### PROBLEM DESCRIPTION
Each line of the data below should be restated exactly, with images left out.

### INFORMATION SUPPLIED

[Start of section]

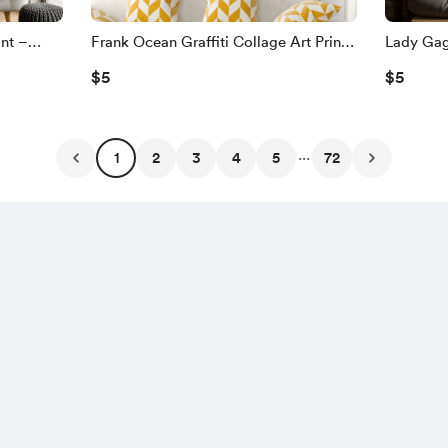
int –
Frank Ocean Graffiti Collage Art Print
Lady Gaga
Urban Wall
– Soulful Pop Portrait with Urban
Grunge Co
$5
$5
ctors
Texture | Modern Wall Art for Music
Earring |
Fans
Music Lo
...
1
2
3
4
5
72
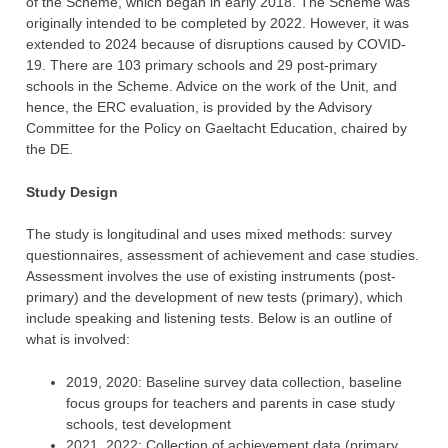
of the Scheme, which began in early 2018. The Scheme was
originally intended to be completed by 2022. However, it was
extended to 2024 because of disruptions caused by COVID-
19. There are 103 primary schools and 29 post-primary
schools in the Scheme. Advice on the work of the Unit, and
hence, the ERC evaluation, is provided by the Advisory
Committee for the Policy on Gaeltacht Education, chaired by
the DE.
Study Design
The study is longitudinal and uses mixed methods: survey
questionnaires, assessment of achievement and case studies.
Assessment involves the use of existing instruments (post-
primary) and the development of new tests (primary), which
include speaking and listening tests. Below is an outline of
what is involved:
2019, 2020: Baseline survey data collection, baseline
focus groups for teachers and parents in case study
schools, test development
2021, 2022: Collection of achievement data (primary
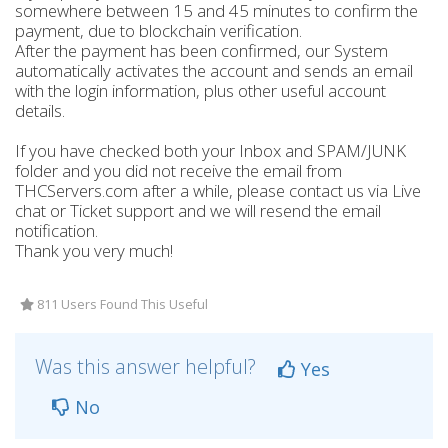
somewhere between 15 and 45 minutes to confirm the
payment, due to blockchain verification.
After the payment has been confirmed, our System
automatically activates the account and sends an email
with the login information, plus other useful account
details.
If you have checked both your Inbox and SPAM/JUNK
folder and you did not receive the email from
THCServers.com after a while, please contact us via Live
chat or Ticket support and we will resend the email
notification.
Thank you very much!
811 Users Found This Useful
Was this answer helpful?
Yes
No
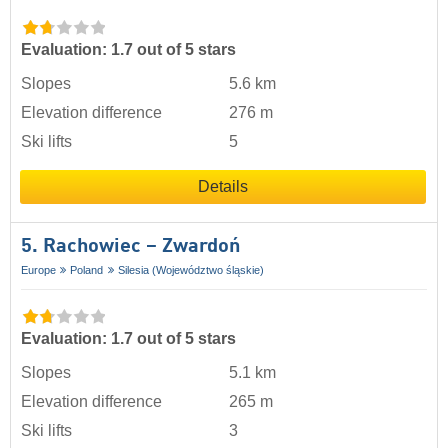
Evaluation: 1.7 out of 5 stars
Slopes
5.6 km
Elevation difference
276 m
Ski lifts
5
Details
5. Rachowiec – Zwardoń
Europe
Poland
Silesia (Województwo śląskie)
Evaluation: 1.7 out of 5 stars
Slopes
5.1 km
Elevation difference
265 m
Ski lifts
3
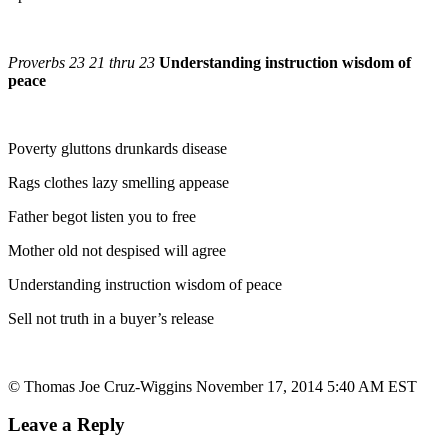
Proverbs 23 21 thru 23
Understanding instruction wisdom of
peace
Poverty gluttons drunkards disease
Rags clothes lazy smelling appease
Father begot listen you to free
Mother old not despised will agree
Understanding instruction wisdom of peace
Sell not truth in a buyer’s release
© Thomas Joe Cruz-Wiggins November 17, 2014 5:40 AM EST
Leave a Reply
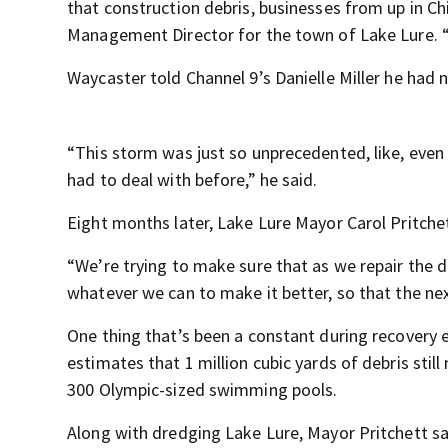
that construction debris, businesses from up in C
Management Director for the town of Lake Lure. “
Waycaster told Channel 9’s Danielle Miller he had 
“This storm was just so unprecedented, like, even 
had to deal with before,” he said.
Eight months later, Lake Lure Mayor Carol Pritchet
“We’re trying to make sure that as we repair the 
whatever we can to make it better, so that the nex
One thing that’s been a constant during recovery 
estimates that 1 million cubic yards of debris sti
300 Olympic-sized swimming pools.
Along with dredging Lake Lure, Mayor Pritchett sa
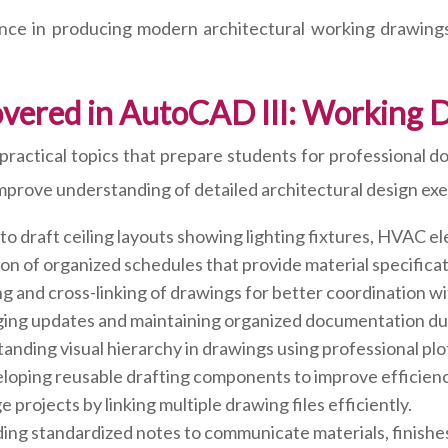
ence in producing modern architectural working drawing
overed in AutoCAD III: Working 
actical topics that prepare students for professional d
mprove understanding of detailed architectural design exe
o draft ceiling layouts showing lighting fixtures, HVAC ele
on of organized schedules that provide material specifica
 and cross-linking of drawings for better coordination wi
ng updates and maintaining organized documentation dur
nding visual hierarchy in drawings using professional plo
oping reusable drafting components to improve efficienc
 projects by linking multiple drawing files efficiently.
ng standardized notes to communicate materials, finishes, a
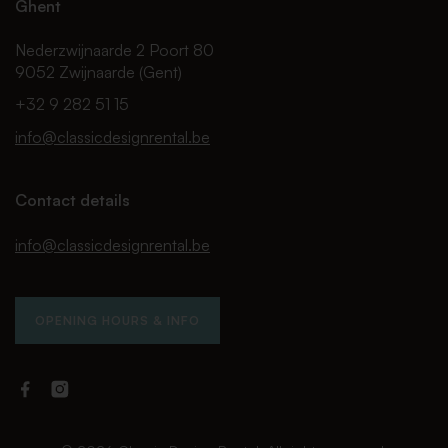
Ghent
Nederzwijnaarde 2 Poort 80
9052 Zwijnaarde (Gent)
+32 9 282 51 15
info@classicdesignrental.be
Contact details
info@classicdesignrental.be
OPENING HOURS & INFO
Facebook
Instagram
Classic
Classic
Design
Design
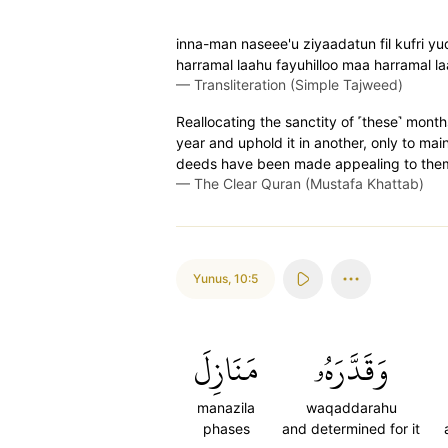
inna-man naseee'u ziyaadatun fil kufri y
harramal laahu fayuhilloo maa harramal l
—
Transliteration (Simple Tajweed)
Reallocating the sanctity of ˹these˺ month
year and uphold it in another, only to mai
deeds have been made appealing to them.
—
The Clear Quran (Mustafa Khattab)
Yunus
,
10:5
مَنَازِلَ
وَقَدَّرَهُۥ
manazila
waqaddarahu
phases
and determined for it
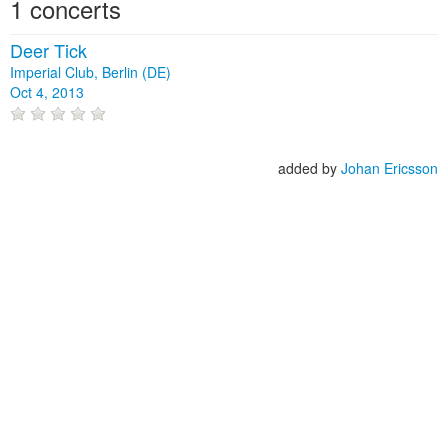
1 concerts
Deer Tick
Imperial Club, Berlin (DE)
Oct 4, 2013
added by
Johan Ericsson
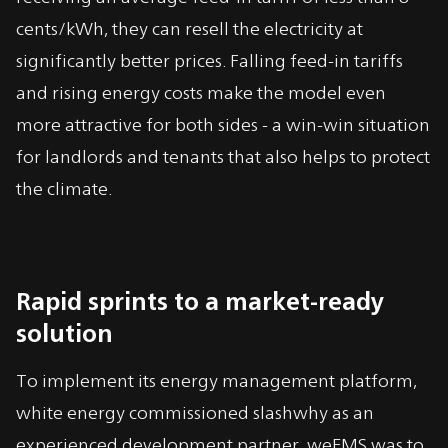
cents/kWh, they can resell the electricity at
significantly better prices. Falling feed-in tariffs
and rising energy costs make the model even
more attractive for both sides - a win-win situation
for landlords and tenants that also helps to protect
the climate.
Rapid sprints to a market-ready
solution
To implement its energy management platform,
white energy commissioned slashwhy as an
experienced development partner. weEMS was to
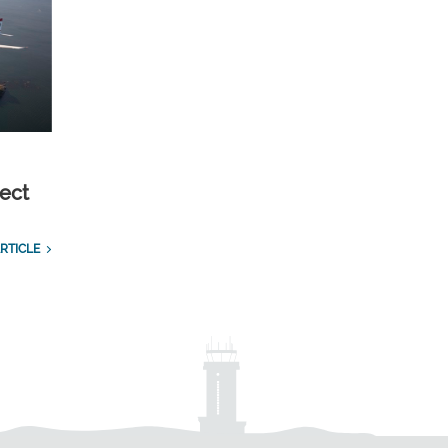
ect
RTICLE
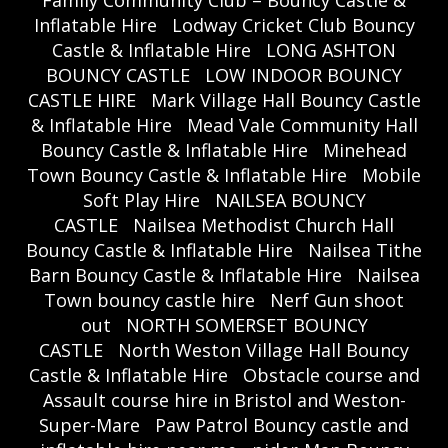
Inflatable Hire
Lodway Cricket Club Bouncy
Castle & Inflatable Hire
LONG ASHTON
BOUNCY CASTLE
LOW INDOOR BOUNCY
CASTLE HIRE
Mark Village Hall Bouncy Castle
& Inflatable Hire
Mead Vale Community Hall
Bouncy Castle & Inflatable Hire
Minehead
Town Bouncy Castle & Inflatable Hire
Mobile
Soft Play Hire
NAILSEA BOUNCY
CASTLE
Nailsea Methodist Church Hall
Bouncy Castle & Inflatable Hire
Nailsea Tithe
Barn Bouncy Castle & Inflatable Hire
Nailsea
Town bouncy castle hire
Nerf Gun shoot
out
NORTH SOMERSET BOUNCY
CASTLE
North Weston Village Hall Bouncy
Castle & Inflatable Hire
Obstacle course and
Assault course hire in Bristol and Weston-
Super-Mare
Paw Patrol Bouncy castle and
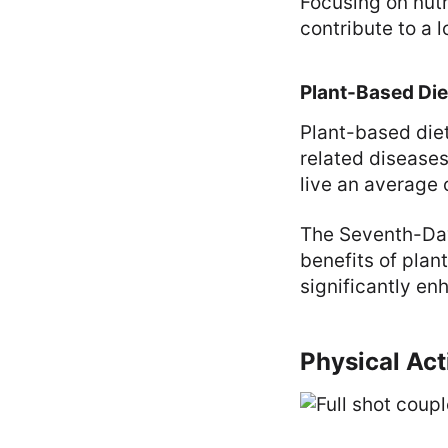
Focusing on nutr
contribute to a lo
Plant-Based Die
Plant-based diet
related diseases
live an average
The Seventh-Day
benefits of plan
significantly en
Physical Act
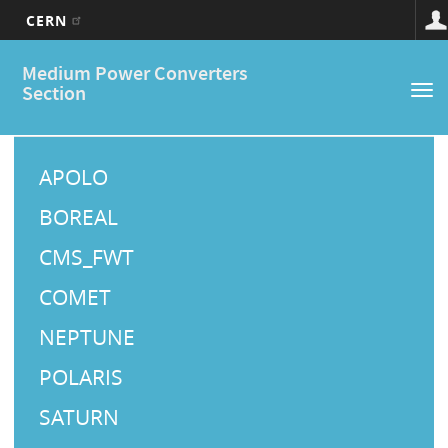
CERN
Main
Skip
Medium Power Converters
to
navigation
Section
Tog
main
nav
content
M
a
APOLO
i
BOREAL
n
CMS_FWT
M
COMET
e
NEPTUNE
n
u
POLARIS
SATURN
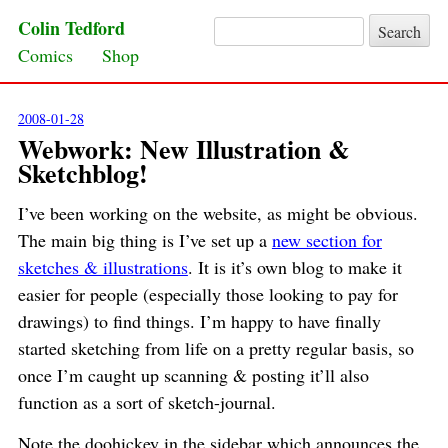
Colin Tedford
Search for:
Skip to content
Comics
Shop
2008-01-28
Webwork: New Illustration &
Sketchblog!
I’ve been working on the website, as might be obvious.
The main big thing is I’ve set up a
new section for
sketches & illustrations
. It is it’s own blog to make it
easier for people (especially those looking to pay for
drawings) to find things. I’m happy to have finally
started sketching from life on a pretty regular basis, so
once I’m caught up scanning & posting it’ll also
function as a sort of sketch-journal.
Note the doohickey in the sidebar which announces the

[End of section]

### SOLUTION TO THIS TASK
int –
Frank Ocean Graffiti Collage Art Print
Lady Gaga
Urban Wall
– Soulful Pop Portrait with Urban
Grunge Co
$5
$5
ctors
Texture | Modern Wall Art for Music
Earring |
Fans
Music Lo
...
1
2
3
4
5
72
of the Scheme, which began in early 2018. The Scheme was
originally intended to be completed by 2022. However, it was
extended to 2024 because of disruptions caused by COVID-
19. There are 103 primary schools and 29 post-primary
schools in the Scheme. Advice on the work of the Unit, and
hence, the ERC evaluation, is provided by the Advisory
Committee for the Policy on Gaeltacht Education, chaired by
the DE.
Study Design
The study is longitudinal and uses mixed methods: survey
questionnaires, assessment of achievement and case studies.
Assessment involves the use of existing instruments (post-
primary) and the development of new tests (primary), which
include speaking and listening tests. Below is an outline of
what is involved:
2019, 2020: Baseline survey data collection, baseline
focus groups for teachers and parents in case study
schools, test development
2021, 2022: Collection of achievement data (primary
somewhere between 15 and 45 minutes to confirm the
payment, due to blockchain verification.
After the payment has been confirmed, our System
automatically activates the account and sends an email
with the login information, plus other useful account
details.
If you have checked both your Inbox and SPAM/JUNK
folder and you did not receive the email from
THCServers.com after a while, please contact us via Live
chat or Ticket support and we will resend the email
notification.
Thank you very much!
811 Users Found This Useful
Was this answer helpful?
Yes
No
Evaluation: 1.7 out of 5 stars
Slopes
5.6 km
Elevation difference
276 m
Ski lifts
5
Details
5. Rachowiec – Zwardoń
Europe
Poland
Silesia (Województwo śląskie)
Evaluation: 1.7 out of 5 stars
Slopes
5.1 km
Elevation difference
265 m
Ski lifts
3
Proverbs 23 21 thru 23
Understanding instruction wisdom of
peace
Poverty gluttons drunkards disease
Rags clothes lazy smelling appease
Father begot listen you to free
Mother old not despised will agree
Understanding instruction wisdom of peace
Sell not truth in a buyer’s release
© Thomas Joe Cruz-Wiggins November 17, 2014 5:40 AM EST
Leave a Reply
that construction debris, businesses from up in C
Management Director for the town of Lake Lure. “
Waycaster told Channel 9’s Danielle Miller he had 
“This storm was just so unprecedented, like, even 
had to deal with before,” he said.
Eight months later, Lake Lure Mayor Carol Pritchet
“We’re trying to make sure that as we repair the 
whatever we can to make it better, so that the nex
One thing that’s been a constant during recovery 
estimates that 1 million cubic yards of debris sti
300 Olympic-sized swimming pools.
Along with dredging Lake Lure, Mayor Pritchett sa
ence in producing modern architectural working drawing
overed in AutoCAD III: Working 
actical topics that prepare students for professional d
mprove understanding of detailed architectural design exe
o draft ceiling layouts showing lighting fixtures, HVAC ele
on of organized schedules that provide material specifica
 and cross-linking of drawings for better coordination wi
ng updates and maintaining organized documentation dur
nding visual hierarchy in drawings using professional plo
oping reusable drafting components to improve efficienc
 projects by linking multiple drawing files efficiently.
ng standardized notes to communicate materials, finishes, a
Ghent
Nederzwijnaarde 2 Poort 80
9052 Zwijnaarde (Gent)
+32 9 282 51 15
info@classicdesignrental.be
Contact details
info@classicdesignrental.be
OPENING HOURS & INFO
Facebook
Instagram
Classic
Classic
Design
Design
inna-man naseee'u ziyaadatun fil kufri y
harramal laahu fayuhilloo maa harramal l
—
Transliteration (Simple Tajweed)
Reallocating the sanctity of ˹these˺ month
year and uphold it in another, only to mai
deeds have been made appealing to them.
—
The Clear Quran (Mustafa Khattab)
Yunus
,
10:5
مَنَازِلَ
وَقَدَّرَهُۥ
manazila
waqaddarahu
phases
and determined for it
1 concerts
Deer Tick
Imperial Club, Berlin (DE)
Oct 4, 2013
added by
Johan Ericsson
cents/kWh, they can resell the electricity at
significantly better prices. Falling feed-in tariffs
and rising energy costs make the model even
more attractive for both sides - a win-win situation
for landlords and tenants that also helps to protect
the climate.
Rapid sprints to a market-ready
solution
To implement its energy management platform,
white energy commissioned slashwhy as an
experienced development partner. weEMS was to
ect
RTICLE
Inflatable Hire
Lodway Cricket Club Bouncy
Castle & Inflatable Hire
LONG ASHTON
BOUNCY CASTLE
LOW INDOOR BOUNCY
CASTLE HIRE
Mark Village Hall Bouncy Castle
& Inflatable Hire
Mead Vale Community Hall
Bouncy Castle & Inflatable Hire
Minehead
Town Bouncy Castle & Inflatable Hire
Mobile
Soft Play Hire
NAILSEA BOUNCY
CASTLE
Nailsea Methodist Church Hall
Bouncy Castle & Inflatable Hire
Nailsea Tithe
Barn Bouncy Castle & Inflatable Hire
Nailsea
Town bouncy castle hire
Nerf Gun shoot
out
NORTH SOMERSET BOUNCY
CASTLE
North Weston Village Hall Bouncy
Castle & Inflatable Hire
Obstacle course and
Assault course hire in Bristol and Weston-
Super-Mare
Paw Patrol Bouncy castle and
Focusing on nutr
contribute to a lo
Plant-Based Die
Plant-based diet
related diseases
live an average
The Seventh-Day
benefits of plan
significantly en
Physical Act
CERN
Main
Skip
Medium Power Converters
to
navigation
Section
Tog
main
nav
content
M
a
APOLO
i
BOREAL
n
CMS_FWT
M
COMET
e
NEPTUNE
n
u
POLARIS
SATURN
Colin Tedford
Search for:
Skip to content
Comics
Shop
2008-01-28
Webwork: New Illustration &
Sketchblog!
I’ve been working on the website, as might be obvious.
The main big thing is I’ve set up a
new section for
sketches & illustrations
. It is it’s own blog to make it
easier for people (especially those looking to pay for
drawings) to find things. I’m happy to have finally
started sketching from life on a pretty regular basis, so
once I’m caught up scanning & posting it’ll also
function as a sort of sketch-journal.
Note the doohickey in the sidebar which announces the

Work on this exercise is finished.